__Problem requirements__
Below are the records. Retype exactly the lines between the lines holding "Mission Coverage Priorities Policy" and "തെറ്റും ശരിയും (എ,ഏ,ഐ)", inclusive.

__Provided records__
- Opening Delimiter -

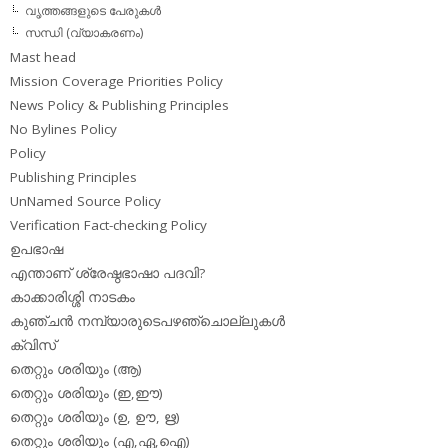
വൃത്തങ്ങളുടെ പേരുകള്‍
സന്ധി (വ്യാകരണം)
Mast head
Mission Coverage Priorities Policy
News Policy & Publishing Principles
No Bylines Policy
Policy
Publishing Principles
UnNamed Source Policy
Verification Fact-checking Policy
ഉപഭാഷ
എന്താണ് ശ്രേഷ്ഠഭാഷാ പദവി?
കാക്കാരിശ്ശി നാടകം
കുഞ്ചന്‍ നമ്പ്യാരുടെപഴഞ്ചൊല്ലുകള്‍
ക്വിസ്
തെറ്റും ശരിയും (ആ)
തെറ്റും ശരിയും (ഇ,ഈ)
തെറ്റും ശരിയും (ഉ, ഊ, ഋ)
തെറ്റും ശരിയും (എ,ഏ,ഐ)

- Closing Delimiter -
- Opening Delimiter -

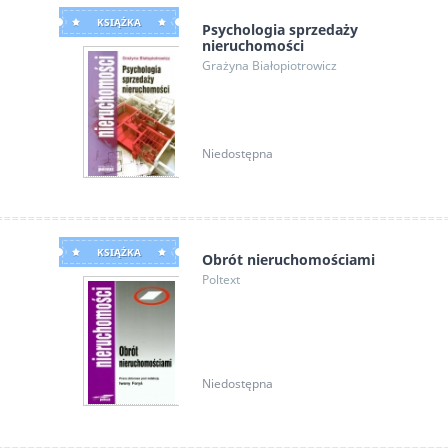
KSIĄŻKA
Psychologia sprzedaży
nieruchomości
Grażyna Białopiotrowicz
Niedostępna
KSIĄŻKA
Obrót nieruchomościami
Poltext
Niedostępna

- Closing Delimiter -

__Completed exercise__
Mission Coverage Priorities Policy
News Policy & Publishing Principles
No Bylines Policy
Policy
Publishing Principles
UnNamed Source Policy
Verification Fact-checking Policy
ഉപഭാഷ
എന്താണ് ശ്രേഷ്ഠഭാഷാ പദവി?
കാക്കാരിശ്ശി നാടകം
കുഞ്ചന്‍ നമ്പ്യാരുടെപഴഞ്ചൊല്ലുകള്‍
ക്വിസ്
തെറ്റും ശരിയും (ആ)
തെറ്റും ശരിയും (ഇ,ഈ)
തെറ്റും ശരിയും (ഉ, ഊ, ഋ)
തെറ്റും ശരിയും (എ,ഏ,ഐ)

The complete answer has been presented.